Well-posedness of Bayesian Inverse Problems
Dr. Jonas Latz receives the award for his paper "On the Well-posedness of Bayesian Inverse Problems", which was published in the SIAM/ASA Journal on Uncertainty Quantification 8(1). In his work, he shows the well-posedness of a large class of Bayesian inverse problems.
Well-posedness means that the solution of a Bayesian inverse problem
- is unique, and
- is stable with regard to marginal disturbances in the data.
What is an inverse problem? An example
In an inverse problem, unknown model parameters are estimated from measured data. For example, researchers need a transport model to determine the velocity of radioactive particles in the groundwater around a nuclear waste repository. An important parameter of this transport model is the permeability of the groundwater reservoir in this area.
The inverse problem is to estimate the permeability based on measurements of the groundwater pressure at different locations in the area. However, model complexity, lack of data and/or measurement errors in the data in this and other inverse problems mean that the parameter cannot be determined unambiguously. There remains uncertainty in the parameter. This uncertainty is determined in a Bayesian inverse problem - using Bayesian statistics.
Bayesian inverse problems
For a Bayesian inverse problem, mathematicians assume that the parameter – for example, the permeability – is a random variable whose distribution describes the knowledge of the parameter before the measurements are observed. This distribution is therefore also called the prior distribution.

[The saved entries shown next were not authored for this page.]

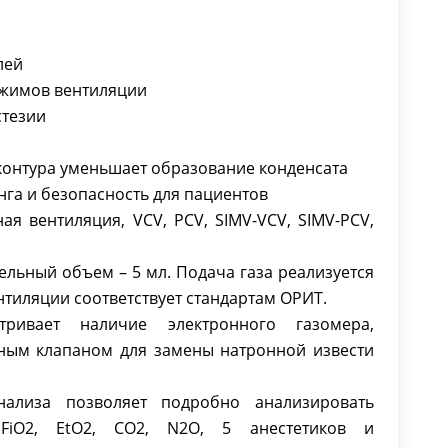
лей
ежимов вентиляции
стезии
контура уменьшает образование конденсата
га и безопасность для пациентов
я вентиляция, VCV, PCV, SIMV-VCV, SIMV-PCV,
льный объем – 5 мл. Подача газа реализуется
нтиляции соответствует стандартам ОРИТ.
тривает наличие электронного газомера,
ным клапаном для замены натронной извести
нализа позволяет подробно анализировать
 FiO2, EtO2, CO2, N2O, 5 анестетиков и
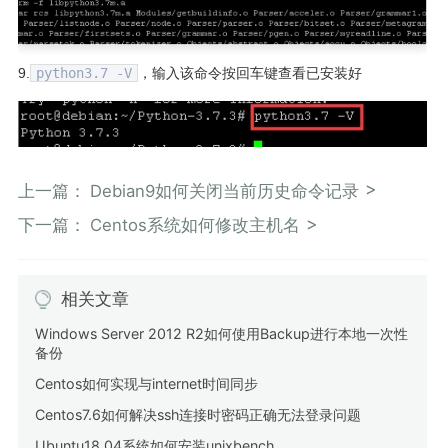
9.
python3.7 -V
，输入该命令按回车键查看已安装好
上一篇：
Debian9如何关闭当前历史命令记录
下一篇：
Centos系统如何修改主机名
相关文章
Windows Server 2012 R2如何使用Backup进行本地一次性
备份
Centos如何实现与internet时间同步
Centos7.6如何解决ssh连接时密码正确无法登录问题
Ubuntu18.04系统如何安装unixbench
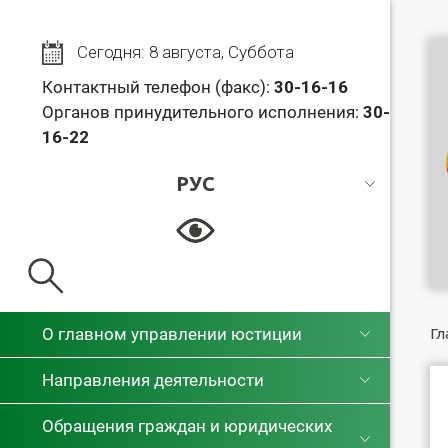
Сегодня: 8 августа, Суббота
Контактный телефон (факс):
30
-16-16
Органов принудительного исполнения:
30-
16-22
РУС
РУС
БЕЛ
О главном управлении юстиции
Гл
Направления деятельности
Обращения граждан и юридических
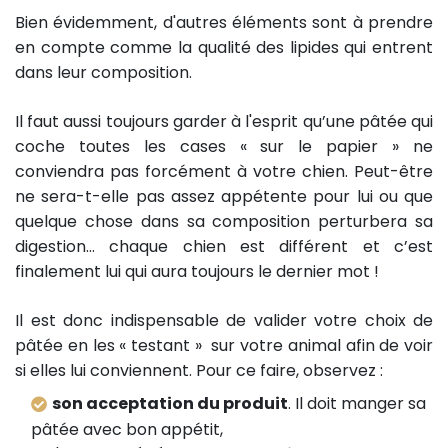
Bien évidemment, d'autres éléments sont à prendre
en compte comme la qualité des lipides qui entrent
dans leur composition.
Il faut aussi toujours garder à l'esprit qu’une pâtée qui
coche toutes les cases « sur le papier » ne
conviendra pas forcément à votre chien. Peut-être
ne sera-t-elle pas assez appétente pour lui ou que
quelque chose dans sa composition perturbera sa
digestion… chaque chien est différent et c’est
finalement lui qui aura toujours le dernier mot !
Il est donc indispensable de valider votre choix de
pâtée en les « testant » sur votre animal afin de voir
si elles lui conviennent. Pour ce faire, observez :
son acceptation du produit
. Il doit manger sa
pâtée avec bon appétit,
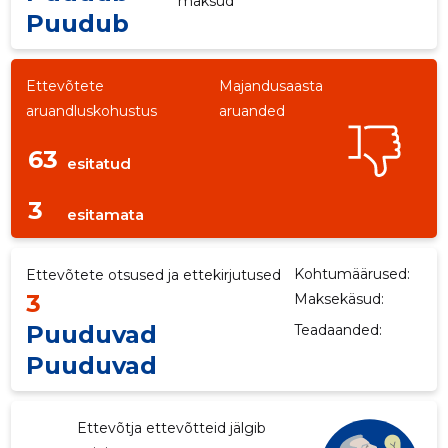
maksud
Puudub
Ettevõtete
Majandusaasta
aruandluskohustus
aruanded
63
esitatud
3
esitamata
Kohtumäärused:
Ettevõtete otsused ja ettekirjutused
3
Maksekäsud:
Puuduvad
Teadaanded:
Puuduvad
Ettevõtja ettevõtteid jälgib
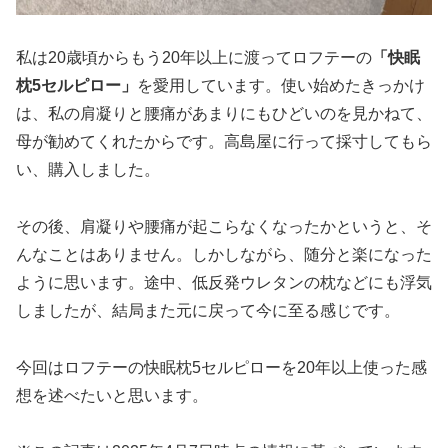
私は20歳頃からもう20年以上に渡ってロフテーの
「快眠
枕5セルピロー」
を愛用しています。使い始めたきっかけ
は、私の肩凝りと腰痛があまりにもひどいのを見かねて、
母が勧めてくれたからです。高島屋に行って採寸してもら
い、購入しました。
その後、肩凝りや腰痛が起こらなくなったかというと、そ
んなことはありません。しかしながら、随分と楽になった
ように思います。途中、低反発ウレタンの枕などにも浮気
しましたが、結局また元に戻って今に至る感じです。
今回はロフテーの快眠枕5セルピローを20年以上使った感
想を述べたいと思います。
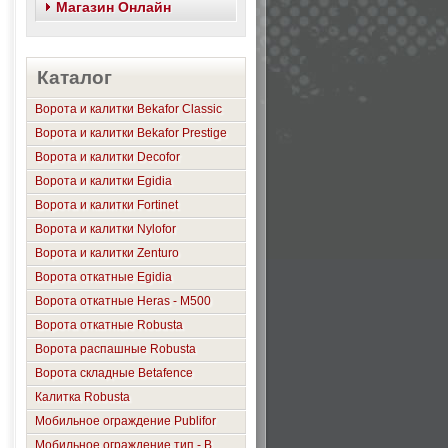
Магазин Онлайн
Каталог
Ворота и калитки Bekafor Classic
Ворота и калитки Bekafor Prestige
Ворота и калитки Decofor
Ворота и калитки Egidia
Ворота и калитки Fortinet
Ворота и калитки Nylofor
Ворота и калитки Zenturo
Ворота откатные Egidia
Ворота откатные Heras - М500
Ворота откатные Robusta
Ворота распашные Robusta
Ворота складные Betafence
Калитка Robusta
Мобильное ограждение Publifor
Мобильное ограждение тип - B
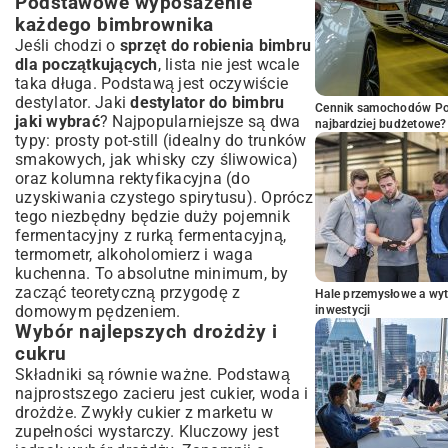
Podstawowe wyposażenie
każdego bimbrownika
Jeśli chodzi o
sprzęt do robienia bimbru
dla początkujących
, lista nie jest wcale
taka długa. Podstawą jest oczywiście
destylator. Jaki
destylator do bimbru
Cennik samochodów Por
jaki wybrać
? Najpopularniejsze są dwa
najbardziej budżetowe?
typy: prosty pot-still (idealny do trunków
smakowych, jak whisky czy śliwowica)
oraz kolumna rektyfikacyjna (do
uzyskiwania czystego spirytusu). Oprócz
tego niezbędny będzie duży pojemnik
fermentacyjny z rurką fermentacyjną,
termometr, alkoholomierz i waga
kuchenna. To absolutne minimum, by
zacząć teoretyczną przygodę z
Hale przemysłowe a wyt
domowym pędzeniem.
inwestycji
Wybór najlepszych drożdży i
cukru
Składniki są równie ważne. Podstawą
najprostszego zacieru jest cukier, woda i
drożdże. Zwykły cukier z marketu w
zupełności wystarczy. Kluczowy jest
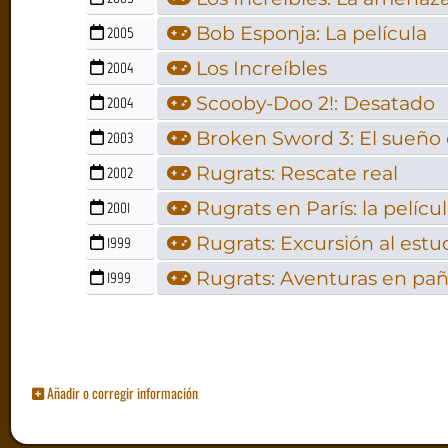
Bob Esponja: La película
2005
Los Increíbles
2004
Scooby-Doo 2!: Desatado
2004
Broken Sword 3: El sueño
2003
Rugrats: Rescate real
2002
Rugrats en París: la pelícu
2001
Rugrats: Excursión al estu
1999
Rugrats: Aventuras en pañ
1999
Añadir o corregir información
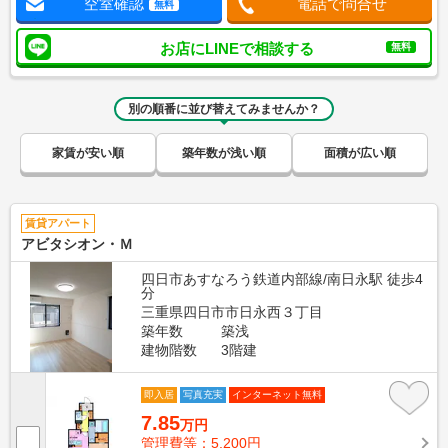
空室確認
電話で問合せ
無料
お店にLINEで相談する
無料
別の順番に並び替えてみませんか？
家賃が安い順
築年数が浅い順
面積が広い順
賃貸アパート
アビタシオン・Ｍ
四日市あすなろう鉄道内部線/南日永駅 徒歩4
分
三重県四日市市日永西３丁目
築年数
築浅
建物階数
3階建
即入居
写真充実
インターネット無料
7.85
万円
管理費等：5,200円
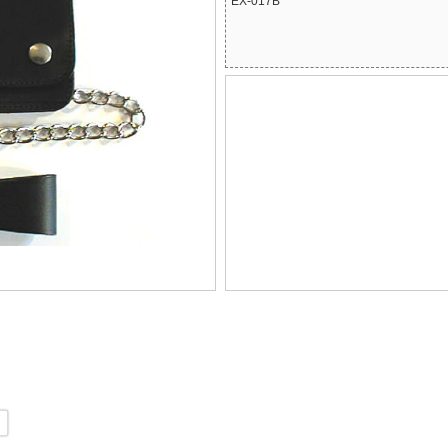
EX-017B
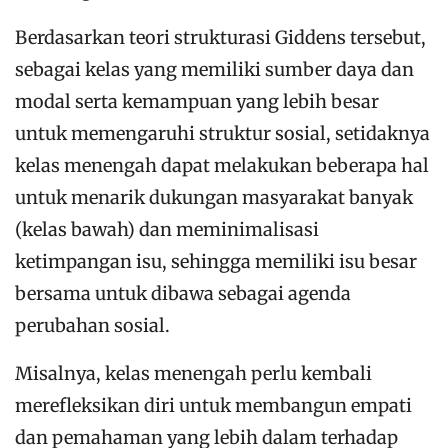
Berdasarkan teori strukturasi Giddens tersebut,
sebagai kelas yang memiliki sumber daya dan
modal serta kemampuan yang lebih besar
untuk memengaruhi struktur sosial, setidaknya
kelas menengah dapat melakukan beberapa hal
untuk menarik dukungan masyarakat banyak
(kelas bawah) dan meminimalisasi
ketimpangan isu, sehingga memiliki isu besar
bersama untuk dibawa sebagai agenda
perubahan sosial.
Misalnya, kelas menengah perlu kembali
merefleksikan diri untuk membangun empati
dan pemahaman yang lebih dalam terhadap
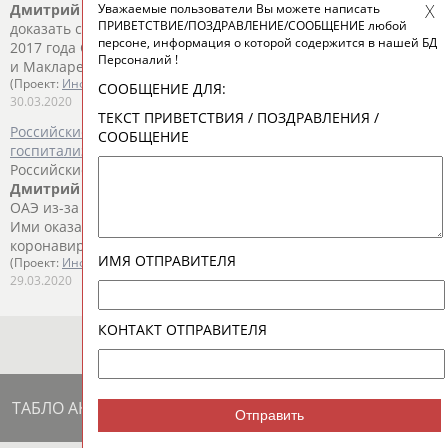
Уважаемые пользователи Вы можете написать
Дмитрий
Страхов
и
Дмитрий
Соколов боролись за право
ПРИВЕТСТВИЕ/ПОЗДРАВЛЕНИЕ/СООБЩЕНИЕ любой
доказать свою неп... ...Светланы Кузнецовой. В сентябре
персоне, информация о которой содержится в нашей БД
2017 года Свешников,
Страхов
и Соколов подали иск к WADA
Персоналий !
и Макларену, чьи выводы о...
(Проект:
Информационное агентство СТАДИОН
)
СООБЩЕНИЕ ДЛЯ:
30.03.2020
ТЕКСТ ПРИВЕТСТВИЯ / ПОЗДРАВЛЕНИЯ /
Российские велогонщики Дмитрий Страхов и Игорь Боев,
СООБЩЕНИЕ
госпитализированные в ОАЭ, чувствуют себя хорошо
Российские велогонщики команды "Газпром-Русвело"
Дмитрий
Страхов
и Игорь Боев, госпитализированные в
ОАЭ из-за поло... ...заразились коронавирусом нового типа.
Ими оказались
Страхов
и Боев, тесты которых на
коронавирус дали...
ИМЯ ОТПРАВИТЕЛЯ
(Проект:
Информационное агентство СТАДИОН
)
29.03.2020
КОНТАКТ ОТПРАВИТЕЛЯ
ТАБЛО АКТИВНОСТИ
Отправить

In Bayesian inverse problems, they now determine the posterior distribution of the parameter. Here, the random parameter is conditioned with respect to the observation of the measured data having occurred in this way – for example the values of the groundwater pressure have been observed. The posterior distribution thus allows statements to be made about the unknown parameter: The mean value serves as an estimator for the parameter; the variance represents the dispersion of the uncertainty around the mean value.
If the posterior permeability is combined with the transport model, the probability can be estimated with which an escaping radioactive particle will reach the next inhabited area through the groundwater within a time span.
New results simplify applications
The results of Dr. Latz are particularly significant for the practical application of the Bayesian approach: Well-posedness can now often be shown without analyzing the underlying – often very complex – model. This simplifies the application considerably. The paper also allows for other distance concepts on the set of probability measures.
Dr. Jonas Latz received his doctorate at the TUM Department of Mathematics in December 2019 under the supervision of Professor Elisabeth Ullmann. Since January 2020 he is a postdoc at the University of Cambridge, United Kingdom.